GOOD

New Jersey Hospital Becomes First to Stop Using Opioids for Pain Management

“I have no problem with opioids. I have a problem with the way we use them.”

Via cc (Image credit: Frankie Leon)

A New Jersey hospital recognizes the role health care providers are playing in driving America’s deadly opiate epidemic — which claimed the lives of almost 30,000 people in 2014, according to the Centers for Disease Control and Prevention — and now is doing its part to prevent narcotic abuse before it starts. For patients battling serious illnesses like cancer, opiates may be the only course of action to relieve pain; however, emergency room doctors at St. Joseph’s Regional Medical Center in Paterson don’t want to render them the only line of defense.


“In many cases, we’re exposing people to opioids when we don’t need to be,” Andrew Kolodny, director of the nonprofit Physicians for Responsible Opioid Prescribing, told The Daily Mail.

The emergency room at St. Joseph’s, the busiest ER in the state, has been using opioid alternative protocols since January with major success. Treating prescription painkillers solely as a last resort, the Alternative to Opiates (ALTO) program managed to help 75 percent of the 300 patients who came through without the use of any narcotics at all, and turned instead to non-opioid painkillers and physical therapy, among other things, for pain management. Excluded from ALTO are patients suffering from chronic pain who are already dependent on opioids.

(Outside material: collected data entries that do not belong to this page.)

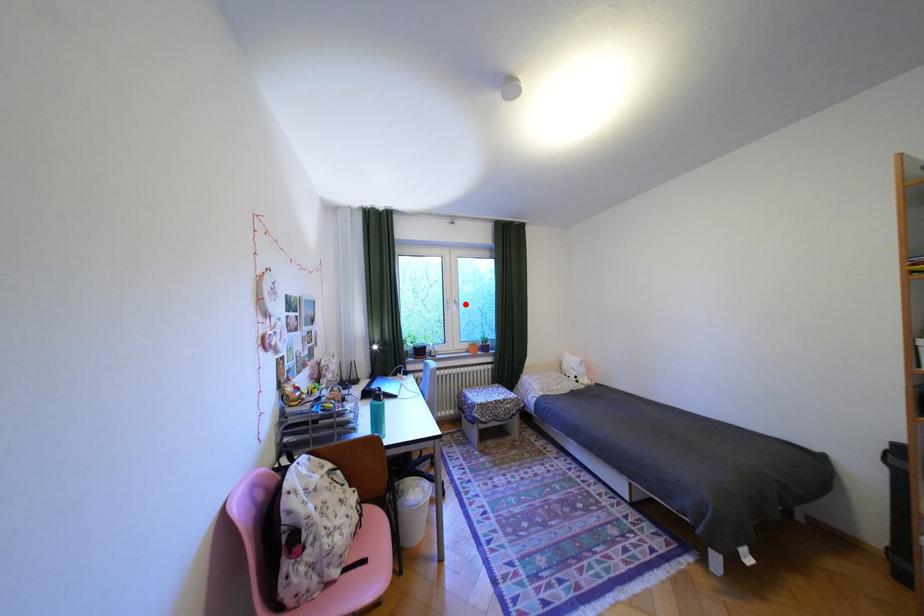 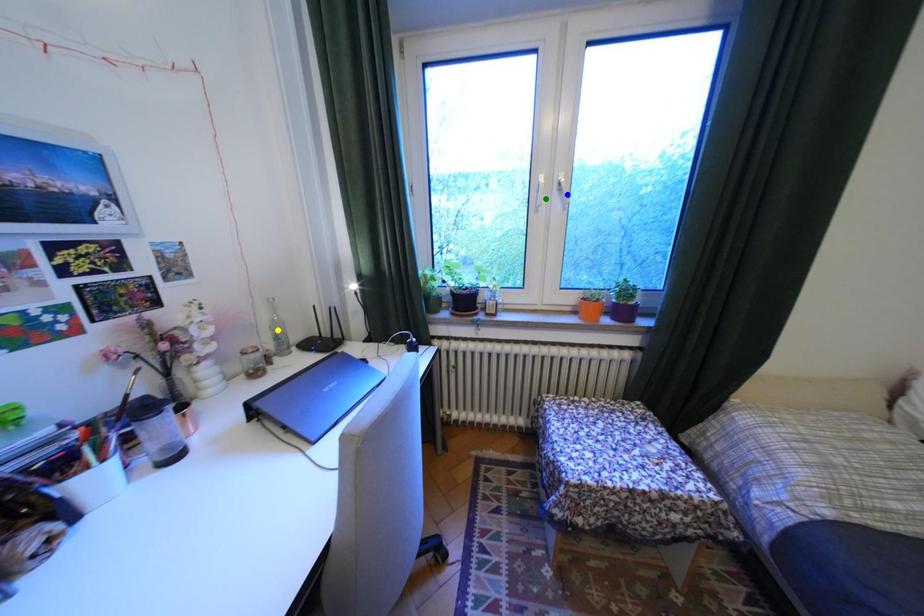 Question: I am providing you with two images of the same scene from different viewpoints. A red point is marked on the first image. You are given multiple points on the second image. Can you choose the point in image 2 that corresponds to the point in image 1?

Choices:
 (A) yellow point
 (B) blue point
 (C) green point

Answer: (B) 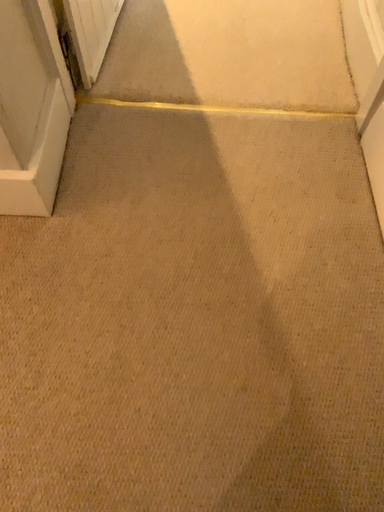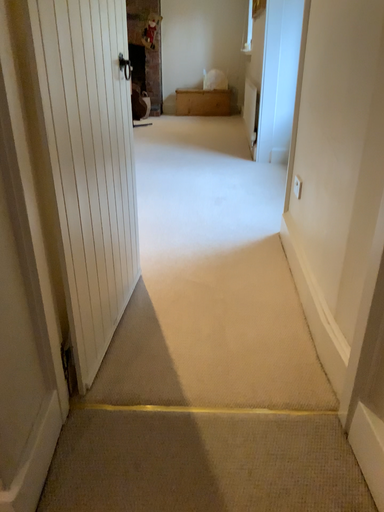 Question: Which way did the camera rotate in the video?

Choices:
 (A) rotated upward
 (B) rotated downward

Answer: (A) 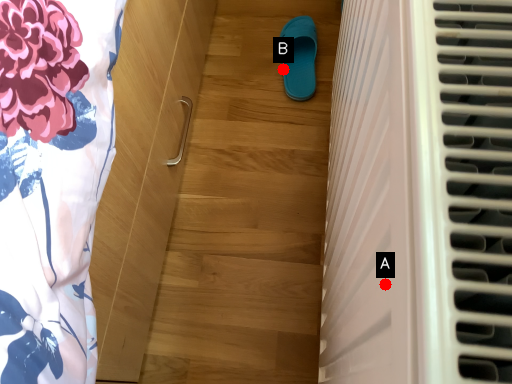 Question: Two points are circled on the image, labeled by A and B beside each circle. Which point is closer to the camera taking this photo?

Choices:
 (A) A is closer
 (B) B is closer

Answer: (A) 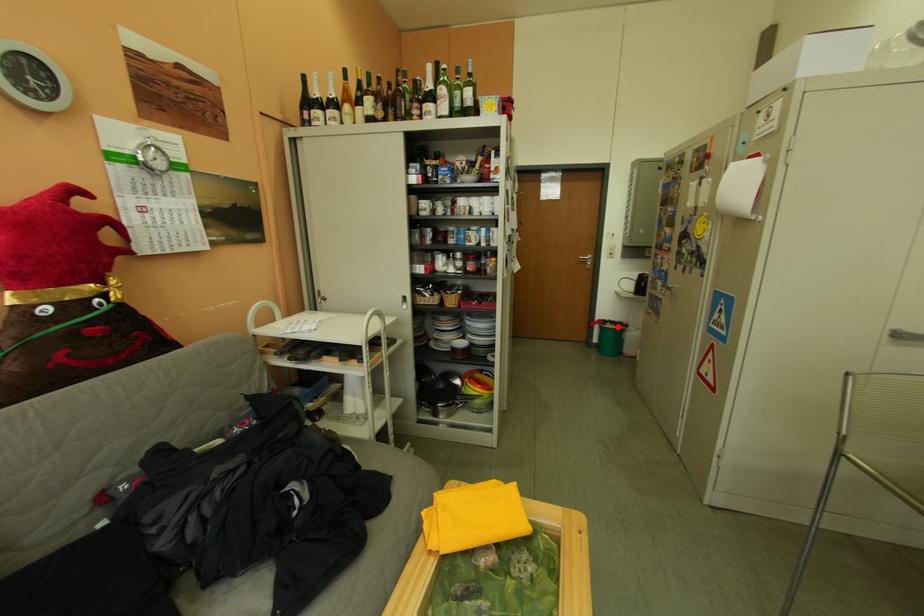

Opioids should not be taken lightly — or for that matter, prescribed lightly. Their potential for abuse is very high, as is the possibility of patients on them resorting to heroin after their legal narcotics run out. Someone who’s been forthright about the pressing need of doctors to prescribe fewer opioid drugs is Sergey Motov, an associate research director at Brooklyn’s Maimonides Medical Center.

He told The Mail: “I have no problem with opioids. I have a problem with the way we use them: unintelligently, without understanding them. We need to talk to patients. The patient needs to be given an option. … we just blindly give them medication and hope they feel better.”